AI Data Center Power Consumption: The True Cost of Running Large Models

Ana Cossack

By Ana Cossack

You spend thousands on GPU instances each month, but the electricity powering those chips may cost more than the hardware itself. AI data center power consumption has surged 300% since 2022, with a single training cluster now drawing 150 to 250 MW of continuous power. Here is what the real numbers look like and where that energy goes.

What AI Data Center Power Consumption Means in Practice

AI data center power consumption is the total electrical load for GPU compute, networking, cooling, and facility overhead serving AI workloads. A single NVIDIA H100 draws 700W at peak. The B200 pulls 1,000W. Scale to 100,000 GPUs and compute alone demands 87.5 MW before cooling adds 30 to 50% on top.

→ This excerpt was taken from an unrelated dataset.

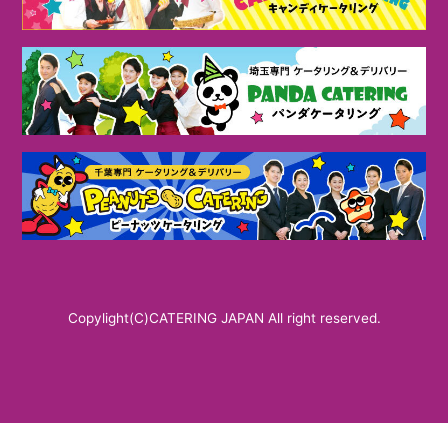
Copylight(C)CATERING JAPAN All right reserved.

The IEA reported global data centers consumed approximately 460 TWh in 2024. AI accounted for roughly 15% by early 2026, up from 2 to 3% in 2023. Our breakdown of how much energy AI uses covers the full scope across providers and models.

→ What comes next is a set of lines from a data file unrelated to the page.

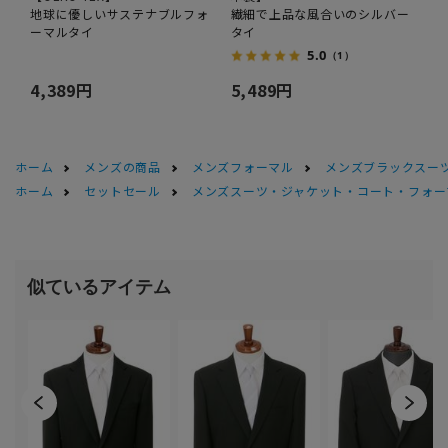
地球に優しいサステナブルフォ
繊細で上品な風合いのシルバー
ーマルタイ
タイ
5.0
（1）
4,389円
5,489円
ホーム
メンズの商品
メンズフォーマル
メンズブラックスーツ
ホーム
セットセール
メンズスーツ・ジャケット・コート・フォーマル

Where the Power Goes Inside an AI Facility

GPU Compute: 60 to 70% of Total Power

A DGX H100 system with eight GPUs draws 10.2 kW at full load. A rack of four DGX systems pulls 40 to 42 kW. At facility level, a 50,000-GPU cluster consumes 43 to 50 MW for compute alone.

Cooling: 15 to 25% of Total Power

Air-cooled facilities running dense GPU racks operate with data center power usage effectiveness (PUE) ratios of 1.4 to 1.6. Direct liquid cooling pushes PUE to 1.10 to 1.15. Google reports fleet-wide PUE of 1.10. Microsoft reports 1.12. Every 0.1 PUE reduction at a 200 MW campus saves 20 MW of continuous power, roughly $8.8 million annually.

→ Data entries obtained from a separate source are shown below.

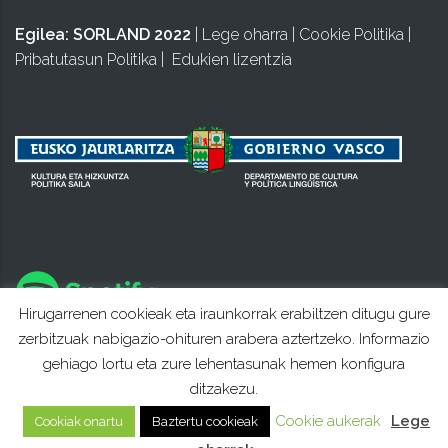
Egilea:
SORLAND 2022
|
Lege oharra
|
Cookie Politika
|
Pribatutasun Politika
|
Edukien lizentzia
Hirugarrenen cookieak eta iraunkorrak erabiltzen ditugu gure
zerbitzuak nabigazio-ohituren arabera aztertzeko. Informazio
gehiago lortu eta zure lehentasunak hemen konfigura
ditzakezu.
Cookie aukerak
Lege
Cookiak onartu
Baztertu cookieak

Networking and Auxiliary: 10 to 15%

InfiniBand switches, storage arrays, and power distribution account for the rest. A large training cluster requires thousands of NDR switches drawing 1,200 to 1,500W each, collectively adding 1.5 to 2.5 MW.

Real Power Numbers by Provider and Model

Training GPT-4 consumed approximately 50 GWh on 25,000 A100 GPUs. Meta’s Llama 3 405B used 30 GWh over 54 days on 16,384 H100s. Google’s Gemini Ultra required an estimated 45 to 55 GWh. On the inference side, OpenAI serving over 1 billion weekly queries consumes roughly 350 GWh per year, exceeding the annual electricity use of 32,000 UK households.

If you are evaluating providers, facility PUE directly affects your cost per computation. A provider at PUE 1.5 wastes 36% more electricity than one at 1.1 for identical workloads. Providers investing in renewable energy for data centers address both cost and carbon dimensions.

Why AI Power Consumption Keeps Growing

Three factors compound the growth. Frontier models grow 2 to 4x larger each generation. Inference volumes expand as companies embed AI into search and enterprise software serving billions of users. New modalities like video generation demand 5 to 10x more compute per request than text.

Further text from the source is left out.